La historia nos pone en medio de un conflicto galáctico interminable entre dos razas: los Paranoids, alienígenas con apariencia humanoide, y los Solenoids, una civilización compuesta exclusivamente por mujeres. No es una trama que busque reinventar la rueda de las guerras espaciales, pero sí destaca por una decisión narrativa curiosa: el enfoque total está en la tripulación de una sola nave, la Star Leaf, que termina aislada tras una escaramuza.
Lo que hace distinta a esta producción es su elenco. Tenemos a siete mujeres al mando, cada una con un arquetipo muy marcado y necesario para la dinámica de grupo: desde la capitana Eluza y la aguerrida Rabby, hasta personajes más ligeros como la técnica Pony o la enigmática oficial científica Catty. En un momento donde el género mecha y la ciencia ficción bélica estaban dominados casi exclusivamente por hombres, ver una tripulación femenina enfrentando el vacío del espacio, los desperfectos técnicos y la constante amenaza alienígena se sentía, al menos en su intención, como algo fresco.

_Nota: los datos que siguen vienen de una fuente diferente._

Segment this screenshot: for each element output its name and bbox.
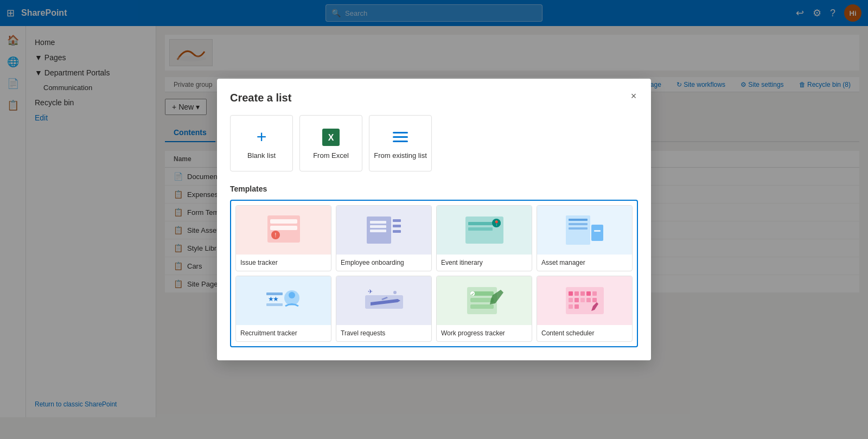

El estudio AIC, responsable de esta pieza, puso sobre la mesa una estética que define muy bien la época: diseños de personajes que gritan “años 80” por todos lados y naves espaciales que parecen sacadas de un juego de arcade clásico. No es una película perfecta; de hecho, su ritmo puede sentirse atropellado y su puntuación promedio refleja que, para el espectador moderno acostumbrado a tramas densas y explicativas, *Gall Force* puede quedarse corta. Sin embargo, su valor no reside en la complejidad de su guion, sino en su capacidad para encapsular un momento histórico donde el anime empezaba a experimentar con narrativas enfocadas en mujeres guerreras en entornos de alta tecnología.
Si te acercas a ella esperando una superproducción moderna, quizás te lleves una decepción. Pero si la ves como lo que es —un experimento de mediados de los ochenta que prioriza la acción, el diseño de naves y la camaradería entre sus protagonistas por encima de la lógica implacable de la guerra—, encontrarás una curiosidad histórica que vale la pena revisar, aunque sea una sola vez. Es, en esencia, un recordatorio de cómo la animación japonesa construía mundos antes de la era digital.
¿Para quién es?
* Amantes de la estética retro y el diseño de naves de los años 80.
* Curiosos que quieran ver cómo se retrataban las historias de guerra espacial antes de la era moderna.
* Espectadores que disfrutan de dinámicas de equipo en entornos de ciencia ficción clásica.